(Stored entries)
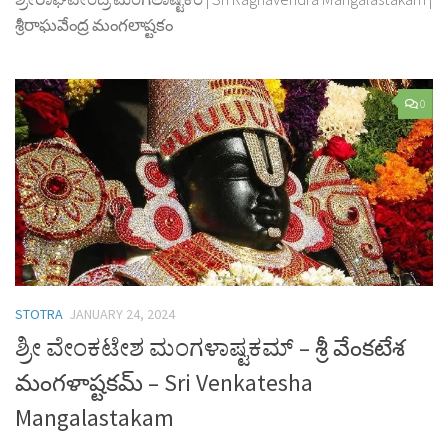
శ్రీరాఘవేంద్ర మంగలాష్టకం
0
STOTRA
JANUARY 24, 2024
ಶ್ರೀ ವೇಂಕಟೇಶ ಮಂಗಳಾಷ್ಟಕಮ್ – శ్రీ వేంకటేశ
మంగళాష్టకమ్ – Sri Venkatesha
Mangalastakam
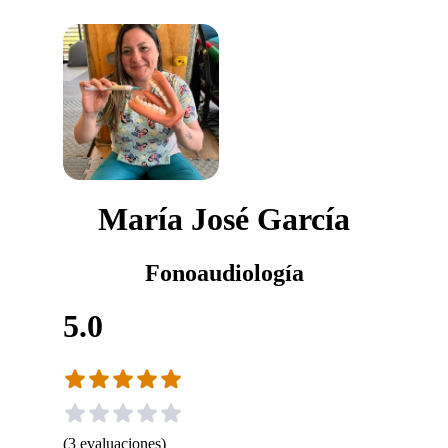
María José García
Fonoaudiología
5.0
(
3
evaluaciones
)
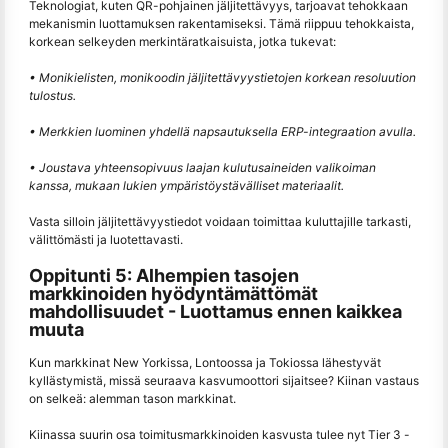
Teknologiat, kuten QR-pohjainen jäljitettävyys, tarjoavat tehokkaan
mekanismin luottamuksen rakentamiseksi. Tämä riippuu tehokkaista,
korkean selkeyden merkintäratkaisuista, jotka tukevat:
• Monikielisten, monikoodin jäljitettävyystietojen korkean resoluution
tulostus.
• Merkkien luominen yhdellä napsautuksella ERP-integraation avulla.
• Joustava yhteensopivuus laajan kulutusaineiden valikoiman
kanssa, mukaan lukien ympäristöystävälliset materiaalit.
Vasta silloin jäljitettävyystiedot voidaan toimittaa kuluttajille tarkasti,
välittömästi ja luotettavasti.
Oppitunti 5: Alhempien tasojen
markkinoiden hyödyntämättömät
mahdollisuudet - Luottamus ennen kaikkea
muuta
Kun markkinat New Yorkissa, Lontoossa ja Tokiossa lähestyvät
kyllästymistä, missä seuraava kasvumoottori sijaitsee? Kiinan vastaus
on selkeä: alemman tason markkinat.
Kiinassa suurin osa toimitusmarkkinoiden kasvusta tulee nyt Tier 3 -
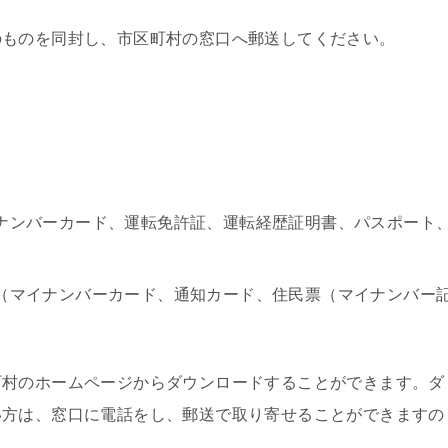
のものを同封し、市区町村の窓口へ郵送してください。
ナンバーカード、運転免許証、運転経歴証明書、パスポート
（マイナンバーカード、通知カード、住民票（マイナンバー
町村のホームページからダウンロードすることができます。ダ
い方は、窓口に電話をし、郵送で取り寄せることができますの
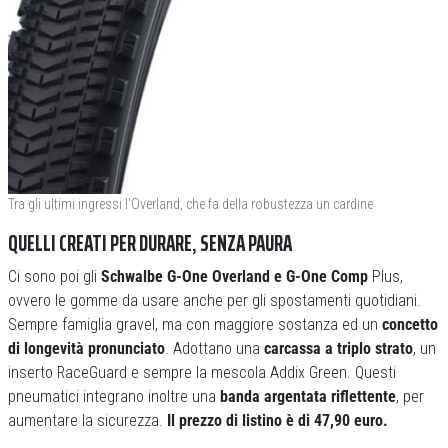
Tra gli ultimi ingressi l’Overland, che fa della robustezza un cardine
QUELLI CREATI PER DURARE, SENZA PAURA
Ci sono poi gli
Schwalbe G-One Overland e G-One Comp
Plus,
ovvero le gomme da usare anche per gli spostamenti quotidiani.
Sempre famiglia gravel, ma con maggiore sostanza ed un
concetto
di longevità pronunciato
. Adottano una
carcassa a triplo strato
, un
inserto RaceGuard e sempre la mescola Addix Green. Questi
pneumatici integrano inoltre una
banda argentata riflettente
, per
aumentare la sicurezza.
Il prezzo di listino è di 47,90 euro.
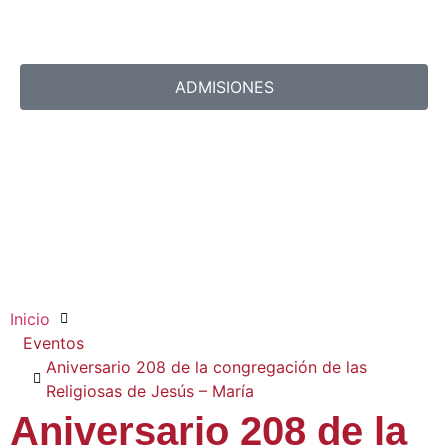
ADMISIONES
Inicio
Eventos
Aniversario 208 de la congregación de las
Religiosas de Jesús – María
Aniversario 208 de la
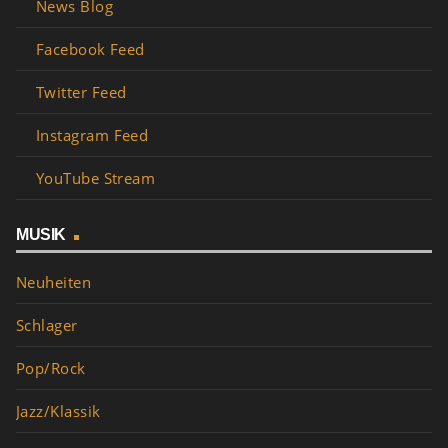
News Blog
Facebook Feed
Twitter Feed
Instagram Feed
YouTube Stream
MUSIK
Neuheiten
Schlager
Pop/Rock
Jazz/Klassik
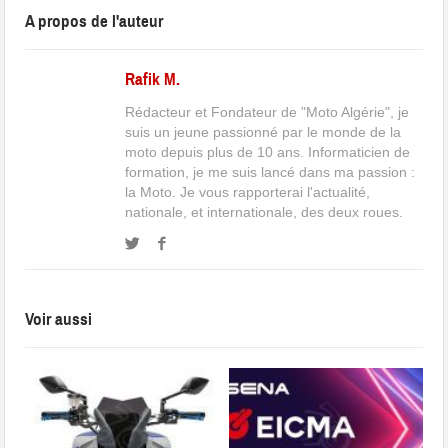
A propos de l'auteur
Rafik M.
Rédacteur et Fondateur de "Moto Algérie", je
suis un jeune passionné par le monde de la
moto depuis plus de 10 ans. Informaticien de
formation, je me suis lancé dans ma passion :
la Moto. Je vous rapporterai l'actualité,
nationale, et internationale, des deux roues.
Voir aussi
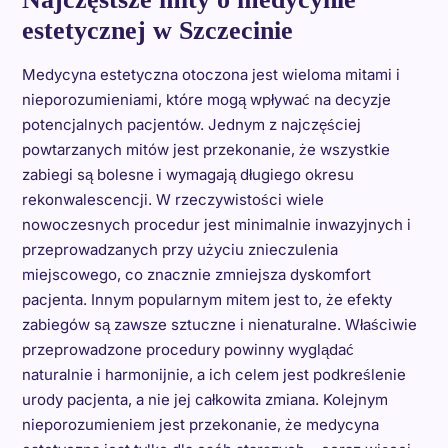
estetycznej w Szczecinie
Medycyna estetyczna otoczona jest wieloma mitami i
nieporozumieniami, które mogą wpływać na decyzje
potencjalnych pacjentów. Jednym z najczęściej
powtarzanych mitów jest przekonanie, że wszystkie
zabiegi są bolesne i wymagają długiego okresu
rekonwalescencji. W rzeczywistości wiele
nowoczesnych procedur jest minimalnie inwazyjnych i
przeprowadzanych przy użyciu znieczulenia
miejscowego, co znacznie zmniejsza dyskomfort
pacjenta. Innym popularnym mitem jest to, że efekty
zabiegów są zawsze sztuczne i nienaturalne. Właściwie
przeprowadzone procedury powinny wyglądać
naturalnie i harmonijnie, a ich celem jest podkreślenie
urody pacjenta, a nie jej całkowita zmiana. Kolejnym
nieporozumieniem jest przekonanie, że medycyna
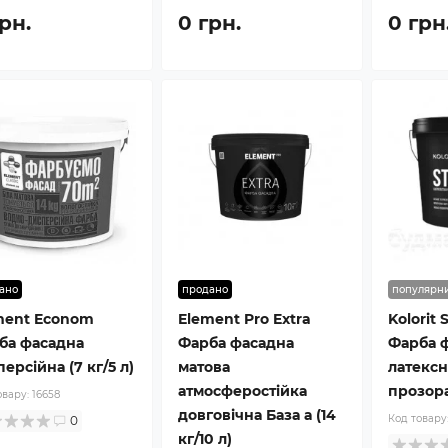
рн.
0 грн.
0 грн
ано
продано
популярн
ment Econom
Element Pro Extra
Kolorit 
ба фасадна
Фарба фасадна
Фарба 
ерсійна (7 кг/5 л)
матова
латексн
атмосферостійка
прозора 
овару:
16658
довговічна База а (14
Код товару
0
кг/10 л)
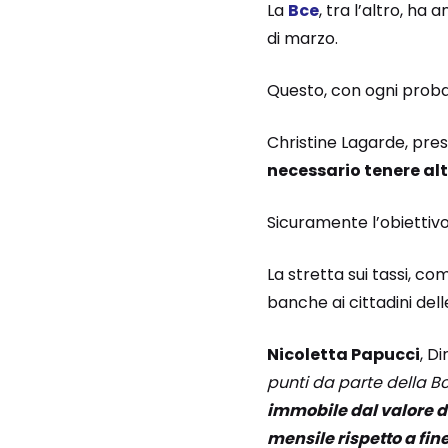
La
Bce
, tra l’altro, ha
di marzo.
Questo, con ogni probab
Christine Lagarde, pres
necessario tenere al
Sicuramente l’obiettiv
La stretta sui tassi, c
banche ai cittadini del
Nicoletta Papucci
, D
punti da parte della 
immobile dal valore di 
mensile rispetto a fin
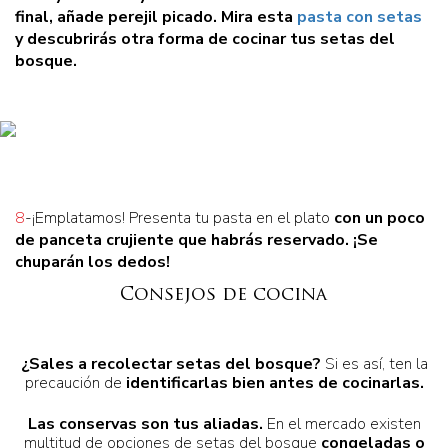
final, añade perejil picado. Mira esta
pasta con setas
y descubrirás otra forma de cocinar tus
setas del
bosque
.
8
-¡Emplatamos! Presenta tu pasta en el plato
con un poco
de panceta crujiente
que habrás reservado. ¡Se
chuparán los dedos!
Consejos de cocina
¿Sales a recolectar setas del bosque?
Si es así, ten la
precaución de
identificarlas bien
antes de cocinarlas.
Las conservas son tus aliadas.
En el mercado existen
multitud de opciones de setas del bosque
congeladas o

* Task goal *
No pictures belong in the answer. It must repeat exactly the lines from the line with "ерсійна (7 кг/5 л)" through the final line of the records.

* The answer *
ерсійна (7 кг/5 л)
матова
латексн
атмосферостійка
прозора 
овару:
16658
довговічна База а (14
Код товару
0
кг/10 л)
La
Bce
, tra l’altro, ha
di marzo.
Questo, con ogni probab
Christine Lagarde, pres
necessario tenere al
Sicuramente l’obiettiv
La stretta sui tassi, c
banche ai cittadini del
Nicoletta Papucci
, D
punti da parte della 
immobile dal valore di 
mensile rispetto a fin
final, añade perejil picado. Mira esta
pasta con setas
y descubrirás otra forma de cocinar tus
setas del
bosque
.
8
-¡Emplatamos! Presenta tu pasta en el plato
con un poco
de panceta crujiente
que habrás reservado. ¡Se
chuparán los dedos!
Consejos de cocina
¿Sales a recolectar setas del bosque?
Si es así, ten la
precaución de
identificarlas bien
antes de cocinarlas.
Las conservas son tus aliadas.
En el mercado existen
multitud de opciones de setas del bosque
congeladas o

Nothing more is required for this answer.